As for the articles that occupied the space between the ads, Andras could only gape at the rigid and shortsighted optimism he saw reflected there. This paper was supposed to be the mouthpiece of the Jewish community; how could it proclaim, on its editorial page, that the Hungarian Jew was
at one with the Magyar nation in language,
spirit, culture, and feeling
, when the Hungarian Jew was, in fact, being sent into the mouth of battle to remove mines, so that the Hungarian army might pass through to support its Nazi allies? Mendel had been right about the paper's content. To the extent that it reported the news, it did so with the sole apparent aim of keeping Hungarian Jews from falling into a panic.
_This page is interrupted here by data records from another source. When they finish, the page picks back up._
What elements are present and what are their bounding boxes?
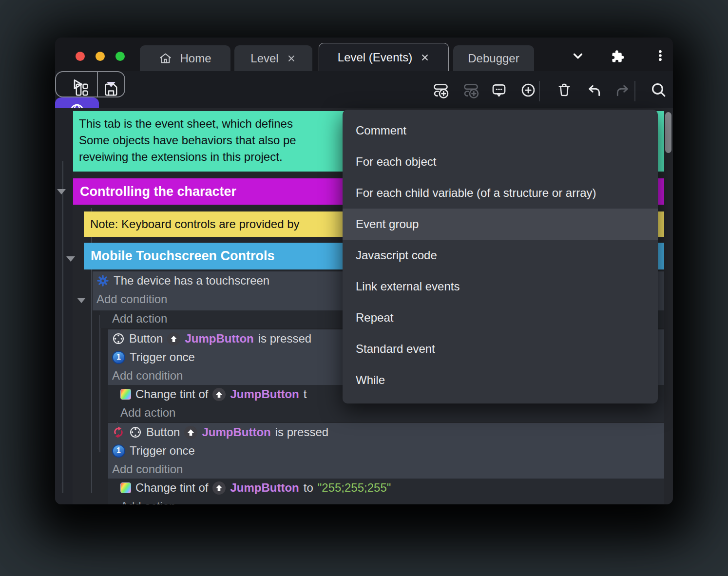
action-row-change-tint[interactable]: Change tint of JumpButton to "255;255;25… [108,479,664,497]
window-controls [76,52,125,61]
add-condition-link[interactable]: Add condition [108,460,664,479]
tab-label: Home [180,52,211,65]
indent-guide [99,315,100,452]
object-name: JumpButton [185,332,253,346]
tint-color-icon [120,389,131,400]
menu-item-repeat[interactable]: Repeat [343,302,658,333]
gear-icon [96,274,109,287]
menu-item-for-each-child-variable[interactable]: For each child variable (of a structure … [343,177,658,209]
more-menu-kebab-icon[interactable] [653,49,667,62]
menu-item-javascript-code[interactable]: Javascript code [343,240,658,271]
zoom-window-button[interactable] [115,52,125,61]
tab-level[interactable]: Level [234,45,312,71]
button-control-icon [112,332,125,345]
trigger-once-icon: 1 [112,351,125,364]
trigger-once-icon: 1 [112,444,125,458]
divider [634,81,635,101]
collapse-arrow-icon[interactable] [66,256,75,262]
action-text: t [304,387,307,401]
collapse-arrow-icon[interactable] [57,189,66,194]
condition-row-trigger-once[interactable]: 1 Trigger once [108,442,664,460]
indent-guide [62,161,63,493]
add-event-icon[interactable] [433,82,449,98]
event-sheet-margin [55,108,73,504]
action-text: Change tint of [135,481,208,495]
subevent-actions: Change tint of JumpButton to "255;255;25… [108,479,664,504]
tab-label: Level (Events) [338,51,412,64]
tab-debugger[interactable]: Debugger [453,45,534,71]
subevent-conditions: Button JumpButton is pressed 1 Trigger o… [108,423,664,479]
condition-text: Button [129,332,163,346]
add-circle-icon[interactable] [520,82,536,98]
title-bar: Home Level Level (Events) Debugger [55,38,673,71]
tab-level-events-active[interactable]: Level (Events) [319,43,449,71]
object-name: JumpButton [230,387,299,401]
add-action-link[interactable]: Add action [108,403,664,422]
undo-icon[interactable] [586,82,602,98]
chevron-down-icon[interactable] [571,49,585,63]
object-name: JumpButton [230,481,299,495]
add-comment-icon[interactable] [491,82,507,98]
close-window-button[interactable] [76,52,85,61]
tab-home[interactable]: Home [140,45,230,71]
menu-item-for-each-object[interactable]: For each object [343,146,658,177]
condition-text: The device has a touchscreen [114,274,269,288]
condition-text: Button [146,425,180,439]
note-text: Note: Keyboard controls are provided by [90,217,300,231]
collapse-arrow-icon[interactable] [77,298,86,303]
condition-text: is pressed [275,425,328,439]
object-thumbnail-arrow-icon [212,388,226,401]
string-value: "255;255;255" [318,481,391,495]
tab-close-icon[interactable] [420,53,430,62]
tab-label: Debugger [468,52,519,65]
button-control-icon [129,426,142,439]
action-text: Change tint of [135,387,208,401]
add-event-context-menu: Comment For each object For each child v… [343,110,658,403]
tint-color-icon [120,482,131,493]
condition-text: is pressed [258,332,311,346]
object-thumbnail-arrow-icon [212,481,226,495]
save-icon[interactable] [104,82,118,97]
object-thumbnail-arrow-icon [167,332,180,346]
object-thumbnail-arrow-icon [184,426,197,439]
menu-item-standard-event[interactable]: Standard event [343,333,658,365]
add-action-link[interactable]: Add action [108,497,664,504]
condition-text: Trigger once [130,444,195,458]
menu-item-comment[interactable]: Comment [343,115,658,146]
inverted-condition-icon [112,426,125,439]
menu-item-event-group[interactable]: Event group [343,209,658,240]
trash-icon[interactable] [557,82,572,97]
extensions-puzzle-icon[interactable] [611,49,625,63]
search-icon[interactable] [651,82,667,98]
home-icon [159,52,172,65]
redo-icon[interactable] [615,82,631,98]
divider [539,81,540,101]
toolbar [55,71,673,108]
menu-item-while[interactable]: While [343,365,658,396]
layout-dashboard-icon[interactable] [75,82,89,97]
scrollbar-thumb[interactable] [665,112,671,153]
app-window: Home Level Level (Events) Debugger [55,38,673,504]
tab-label: Level [250,52,278,65]
condition-text: Trigger once [130,350,195,364]
minimize-window-button[interactable] [96,52,105,61]
menu-item-link-external-events[interactable]: Link external events [343,271,658,302]
object-name: JumpButton [202,425,270,439]
add-subevent-icon[interactable] [463,82,479,98]
tab-close-icon[interactable] [287,54,296,63]
condition-row-button-pressed-inverted[interactable]: Button JumpButton is pressed [108,423,664,442]
action-text: to [304,481,313,495]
His second week at the paper, it was reported with great relish that Admiral Horthy had fired the most staunchly pro-German members of his staff; here was concrete evidence of the solidarity of the Hungarian leadership with the Jewish people.

But

the

Journal
wasn't the only paper in town, and the smaller left-leaning independents carried news that reflected the world Andras had glimpsed in the labor service. There were reports of a massacre carried out in Kamenets-Podolsk not long after Hungary entered the war against the Soviet Union; one paper printed an anonymous interview with a member of a Hungarian sapper platoon, a man who'd been present at the mass killing and had been consumed by guilt since his return. After the Hungarian Central Alien Control Office had rounded up Jews of dubious citizenship, this man reported, the detainees had been handed over to the German authorities in Galicia, trucked to Kolomyya, and marched ten miles to a string of bomb craters near Kamenets-Podolsk, under the guard of SS units and the source's Hungarian sapper platoon. There, every one of them was shot to death, along with the original Jewish population of Kamenets-Podolsk--twenty-three thousand Jews in all. The idea had been to clear Hungary of Jewish aliens, but many of the Jews who were killed were Hungarians who hadn't been able to produce their citizenship papers quickly enough. This, it seemed, was what had troubled the Hungarian who'd given the interview: He had killed his own countrymen in cold blood. So it seemed that the Hungarians did feel a certain solidarity with their Jewish brethren after all, though in the source's case the solidarity hadn't run deep enough to keep him from pulling the trigger.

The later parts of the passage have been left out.